E, de repente, do meio dos oficiais imóveis e tensos, saltaram dois agentes da contra-espionagem, atravessando o quarto em dois pulos, agarrando-me com as quatro mãos, a estrela do boné, os galões, o cinturão da montanha, e gritando em tom dramático: – você está preso! (Soljenítsin, 197, p. 29).

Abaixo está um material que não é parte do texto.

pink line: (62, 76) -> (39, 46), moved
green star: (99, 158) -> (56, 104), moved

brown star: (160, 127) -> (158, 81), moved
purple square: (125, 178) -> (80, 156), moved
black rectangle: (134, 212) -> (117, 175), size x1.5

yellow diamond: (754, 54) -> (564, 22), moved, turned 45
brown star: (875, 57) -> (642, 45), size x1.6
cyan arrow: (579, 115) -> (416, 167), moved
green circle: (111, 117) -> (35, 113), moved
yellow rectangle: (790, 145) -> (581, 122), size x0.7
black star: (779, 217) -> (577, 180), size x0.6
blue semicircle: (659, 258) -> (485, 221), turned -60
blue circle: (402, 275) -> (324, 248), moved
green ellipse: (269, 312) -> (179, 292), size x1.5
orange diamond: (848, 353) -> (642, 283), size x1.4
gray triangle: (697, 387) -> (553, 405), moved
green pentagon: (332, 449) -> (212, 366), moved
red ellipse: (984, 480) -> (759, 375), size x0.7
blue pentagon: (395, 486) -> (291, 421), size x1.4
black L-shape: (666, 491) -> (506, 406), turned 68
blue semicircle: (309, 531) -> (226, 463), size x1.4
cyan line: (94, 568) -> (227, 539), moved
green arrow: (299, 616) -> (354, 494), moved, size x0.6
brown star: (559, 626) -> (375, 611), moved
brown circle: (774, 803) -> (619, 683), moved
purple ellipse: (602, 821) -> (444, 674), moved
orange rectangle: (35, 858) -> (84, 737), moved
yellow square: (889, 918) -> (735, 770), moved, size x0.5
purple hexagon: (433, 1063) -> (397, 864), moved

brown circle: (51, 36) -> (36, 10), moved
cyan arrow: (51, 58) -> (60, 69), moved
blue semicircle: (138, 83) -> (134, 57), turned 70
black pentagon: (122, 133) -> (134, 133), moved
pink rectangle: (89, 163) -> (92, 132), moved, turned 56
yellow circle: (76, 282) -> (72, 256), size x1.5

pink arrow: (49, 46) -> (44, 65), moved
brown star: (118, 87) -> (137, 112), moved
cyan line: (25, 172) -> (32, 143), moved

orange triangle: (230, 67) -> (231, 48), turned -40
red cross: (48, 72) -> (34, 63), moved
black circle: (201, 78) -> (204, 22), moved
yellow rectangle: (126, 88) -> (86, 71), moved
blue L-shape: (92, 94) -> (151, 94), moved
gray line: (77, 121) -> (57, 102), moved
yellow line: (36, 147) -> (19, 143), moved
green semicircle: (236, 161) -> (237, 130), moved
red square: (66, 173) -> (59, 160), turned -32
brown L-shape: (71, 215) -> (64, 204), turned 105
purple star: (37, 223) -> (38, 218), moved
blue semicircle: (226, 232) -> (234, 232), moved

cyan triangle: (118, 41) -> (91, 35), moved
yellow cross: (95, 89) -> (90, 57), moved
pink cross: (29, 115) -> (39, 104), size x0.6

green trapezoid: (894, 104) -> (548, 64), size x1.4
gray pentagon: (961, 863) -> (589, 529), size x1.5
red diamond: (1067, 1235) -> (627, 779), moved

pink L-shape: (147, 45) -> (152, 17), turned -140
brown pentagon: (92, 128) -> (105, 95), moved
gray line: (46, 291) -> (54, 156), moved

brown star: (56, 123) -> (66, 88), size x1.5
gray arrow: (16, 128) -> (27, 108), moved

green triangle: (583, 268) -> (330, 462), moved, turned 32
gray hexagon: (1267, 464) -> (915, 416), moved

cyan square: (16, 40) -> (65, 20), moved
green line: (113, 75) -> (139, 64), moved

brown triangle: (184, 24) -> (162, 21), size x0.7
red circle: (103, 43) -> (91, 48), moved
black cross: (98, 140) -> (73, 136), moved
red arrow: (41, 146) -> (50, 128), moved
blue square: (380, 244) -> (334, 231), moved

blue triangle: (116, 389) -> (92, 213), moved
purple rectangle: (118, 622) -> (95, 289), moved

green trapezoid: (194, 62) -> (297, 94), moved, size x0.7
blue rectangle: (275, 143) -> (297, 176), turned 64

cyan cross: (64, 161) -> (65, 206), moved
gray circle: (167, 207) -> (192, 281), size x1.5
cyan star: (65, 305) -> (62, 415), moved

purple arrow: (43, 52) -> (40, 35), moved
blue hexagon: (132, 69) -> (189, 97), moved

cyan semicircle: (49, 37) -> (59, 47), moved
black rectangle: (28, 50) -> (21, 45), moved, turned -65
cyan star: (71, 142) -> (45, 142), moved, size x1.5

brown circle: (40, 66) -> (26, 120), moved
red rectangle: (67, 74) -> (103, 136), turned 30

O barulho da cela que se fecha, o grunhido das chaves trancado as portas, as poucas palavras do vigilante, a desumanização, o reduzir a frangalhos, a notícia, o mundo que desaba, as tantas páginas lidas que agora pouco serviam, solidão. Ressignificação completamente nova da vida, os valores humanos se relativizam e se tornam maleáveis, vazios. Você está preso. As estatísticas impressionam. A quantidade de pessoas que passaram pelo sistema presidiário soviético pode ser comparada a populações de diversos países - a garra do estado soviético era faminta. Lewin, em o século soviético, apresenta um apanhado do número de presos por razões políticas. Entre 1921 e a primeira metade do ano de 1953, as cifras apontam 4.060.306 pessoas condenadas, sendo que 2.634.397 a campos, colônias ou prisões de trabalho forçado e, desse montante, 799.455 à pena capital (2007, p. 482).
Os artigos em que o Código Penal russo enquadravam esses prisioneiros eram vagos e ambíguos. Aarão Reis menciona os principais: o "58" e o "35". O primeiro, que mais nos interessa, dizia respeito exatamente aos presos políticos. Os crimes de possível adequação a essa categoria eram muitos: traição, espionagem, sabotagem, terrorismo, propaganda anti-soviética, "só não caia nessa rede quem o pescador não quisesse". (1997, p. 178).
Com a necessidade de reprimir os "inimigos do povo", o governo soviético passa a custódia desses a um órgão denominado "Administração Central dos Campos" (Glavnoe Upravlenie Lagerei) - origem da sigla GULAG. Muitos e de variadas espécies, seriam transformados em grandes complexos produtivos e em depósito do "lixo soviético": "ex-prisioneiros, nações colaboracionistas, sabotadores em germe, dissidentes ativos, descontentes passivos, toda uma nova geração de presos, políticos e comuns". (Aarão Reis, 1997, p. 178) Esses prisioneiros eram levados a lugares longínquos, congelantes e sombrios, onde a ração era somente a essencial e o trabalho duríssimo - os mais indesejáveis. Mão-de-obra abundante, gratuita e de fácil substituição.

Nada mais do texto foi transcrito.